Five years in the making, Twin Peaks Season 3 played out over 18 hours of provocative television storytelling that dealt, not with dragons, zombies, political scandals, legal or medical serials with predictable endings, and no dystopian end of the world fight for human rights. Season 3 of Twin Peaks continues the story of an FBI Special Agent with more Don Quijote than Fox Mulder in him, a man left trapped sitting in an interdimensional armchair 25 years ago. Season 3 is a journey home, modeled off Homer’s The Odyssey and Kyle Maclachlan, nominated for Best Performance by an Actor in a Limited Series or a Motion Picture Made for Television, barely spoke the entire 18 episodes, and still acted his handsome ass off! He did more with his facial features than most lead actors do with their dialogue in an Aaron Sorkin script, Kyle stumbling around in a daze, while forces of evil and benevolence swirled around him an hour after hour, until the darkness at the end of all hatred, a force of “Extreme negative energy,” ended the show in a way that David Chase could certainly relate to and appreciate.

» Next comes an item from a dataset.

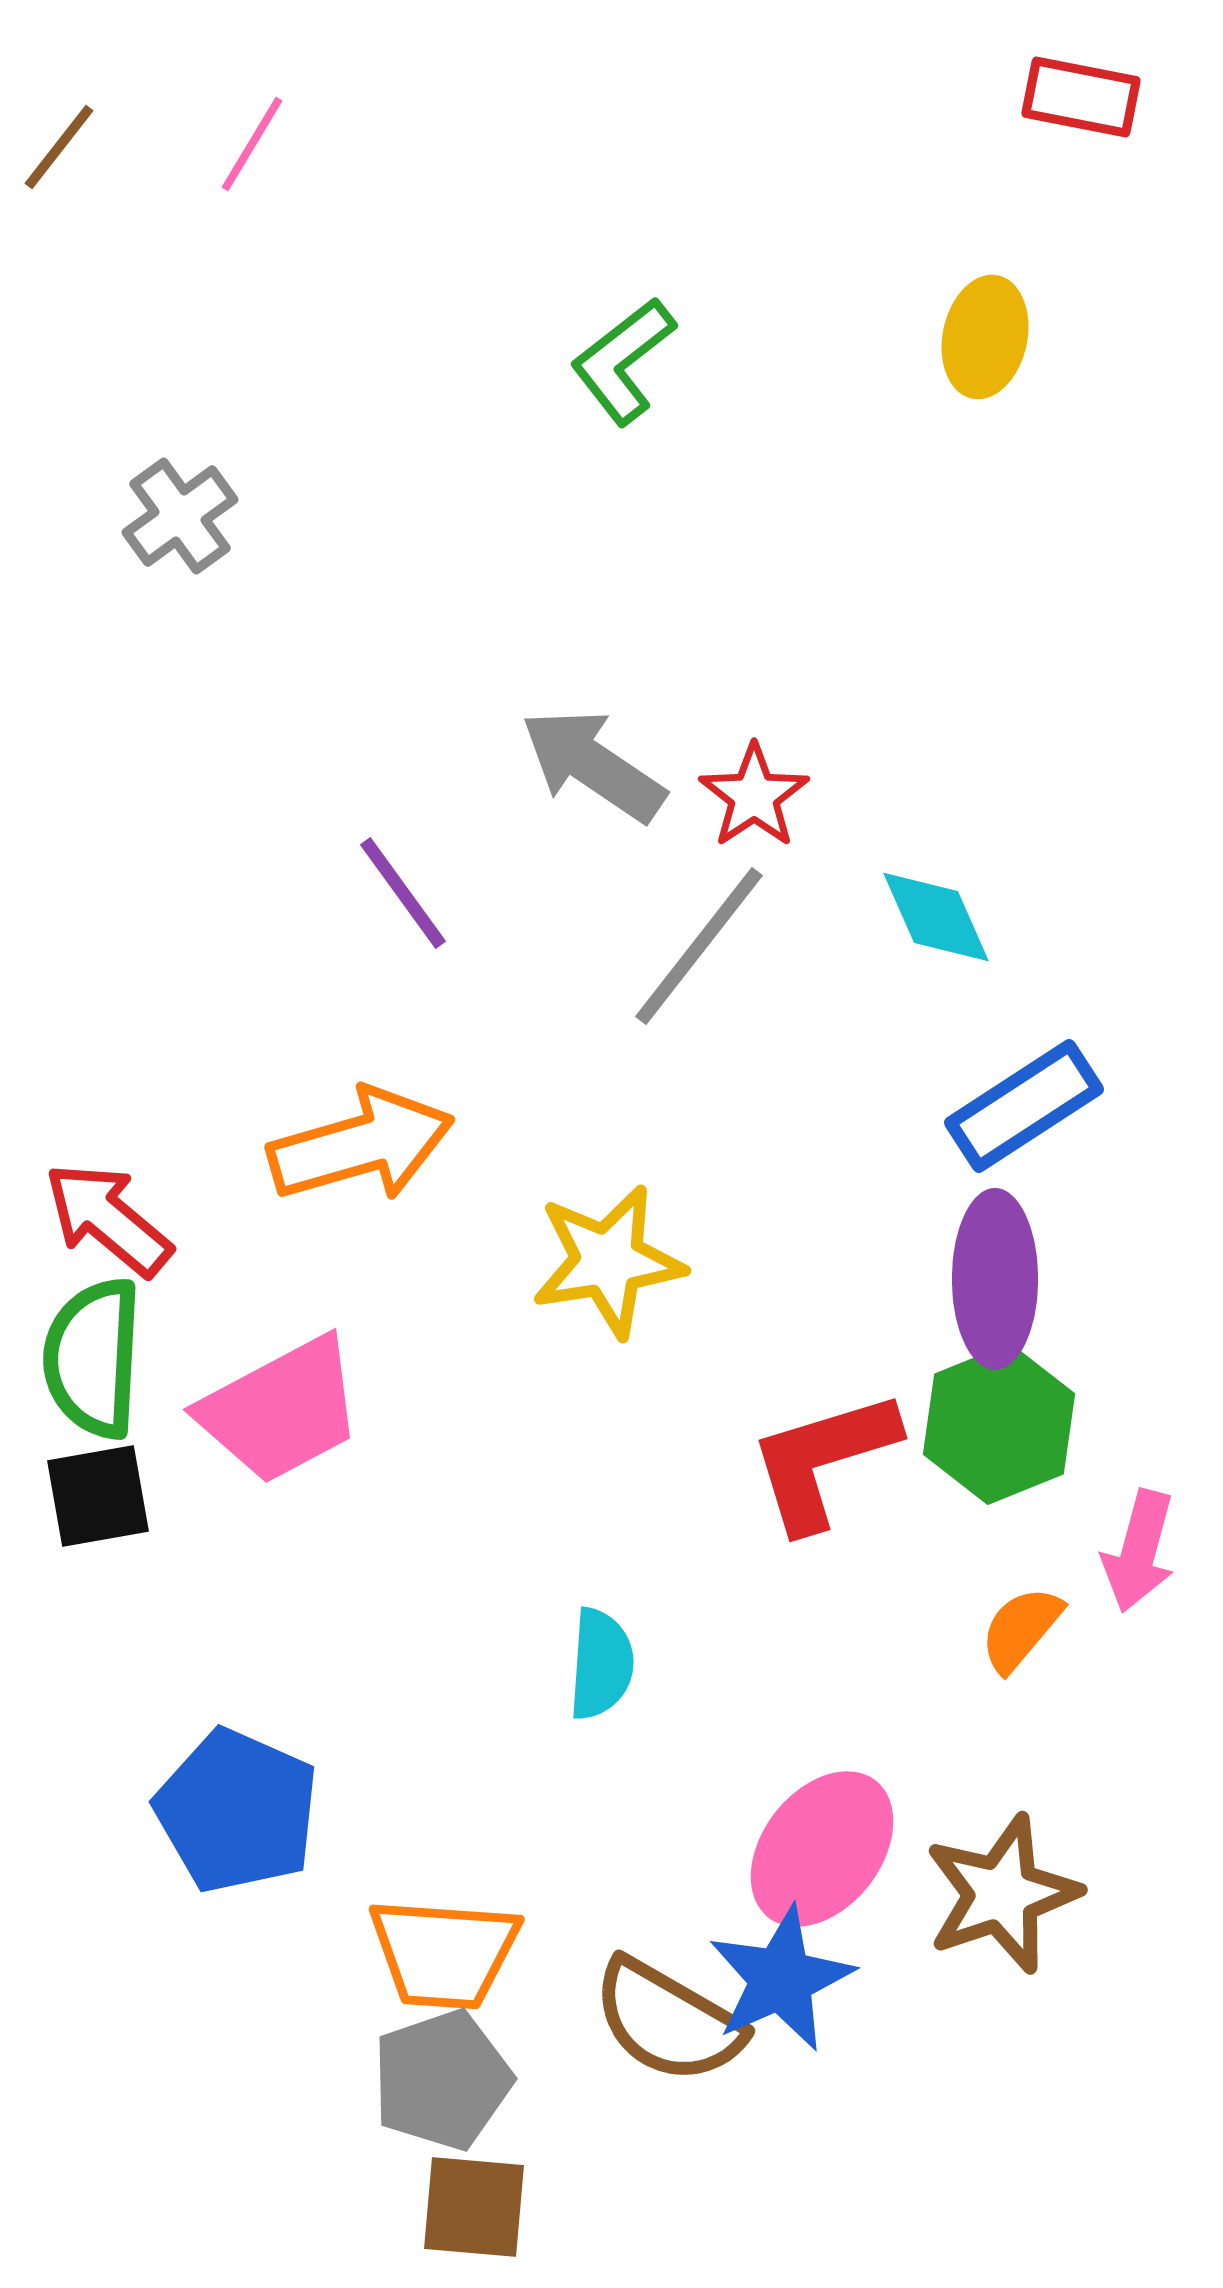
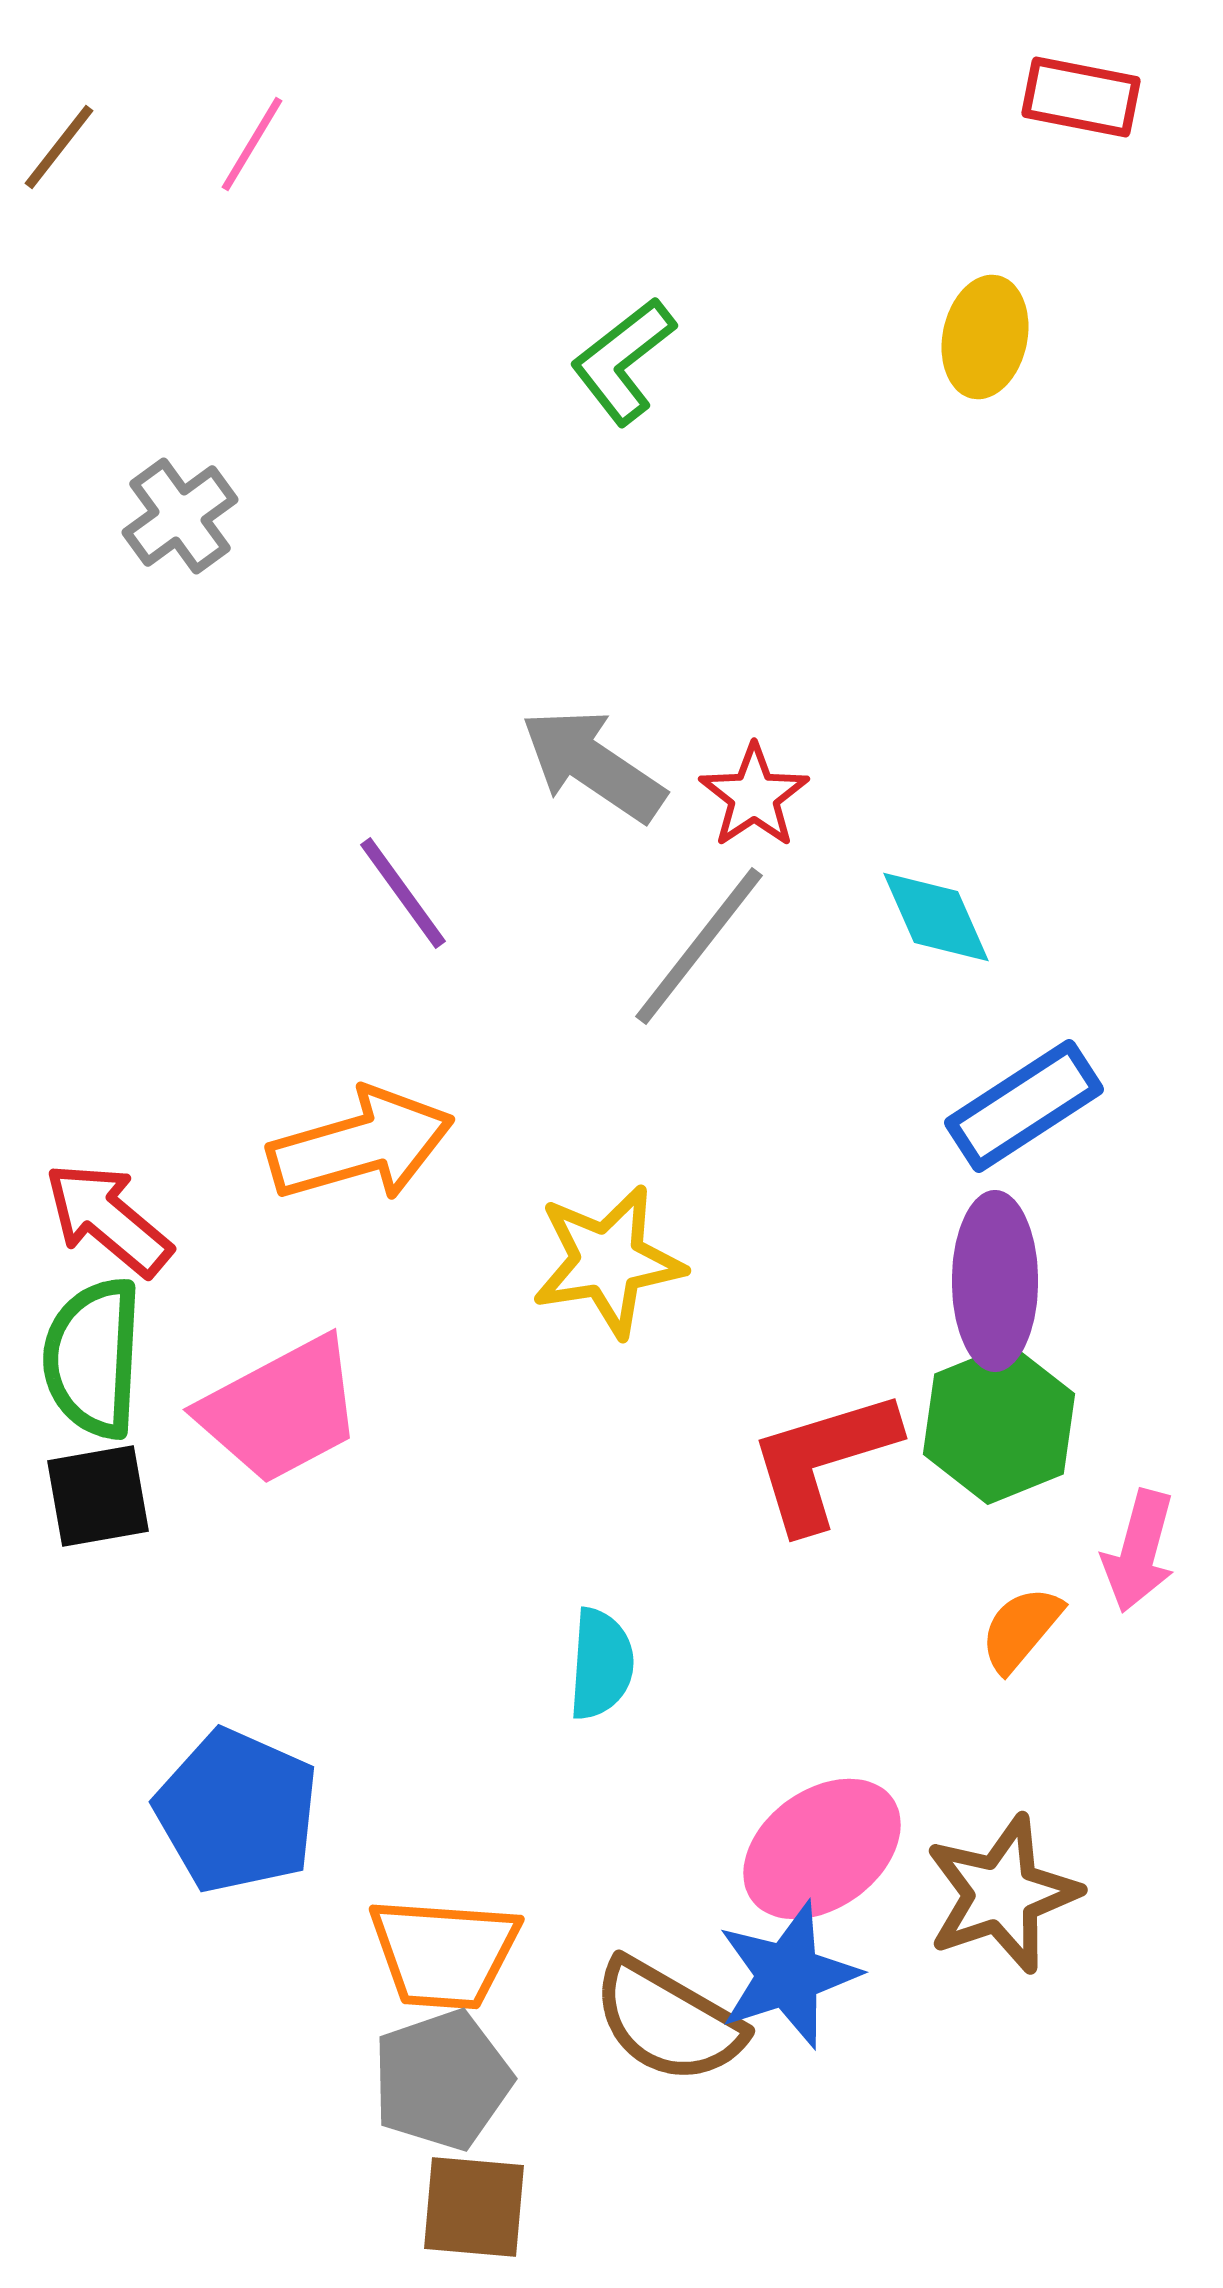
purple ellipse: moved 2 px down
pink ellipse: rotated 16 degrees clockwise
blue star: moved 7 px right, 4 px up; rotated 6 degrees clockwise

And some people were pissed when it was over. Some people were wrecked. I myself became excited enough from my experience watching Season 3 of Twin Peaks to start writing a book with the goal of canonizing the season as one of the great works of art in the medium of Television. For Twin Peaks to not win the best Drama in Television is expected because it’s an Outsider’s show but for Twin Peaks to not even be nominated is a crime against American Art and because of that, no one should be surprised that it was ignored. The Hollywood Foreign Press has been committing crimes against American Art since the organization was founded.
In ten years, Season 3 of Twin Peaks will be worshipped, studied, cheaply imitated, and some will still foolishly try to ignore it. But if future showrunners truly want to achieve greatness in the medium of Television, they will damn sure have to say the name and go through the gate of Twin Peaks as one of the key measures of Television as Proper Art.
JB Minton is co-creator of The Red Room Podcast and the author of the forthcoming book “A Skeleton Key to Twin Peaks Season 3.”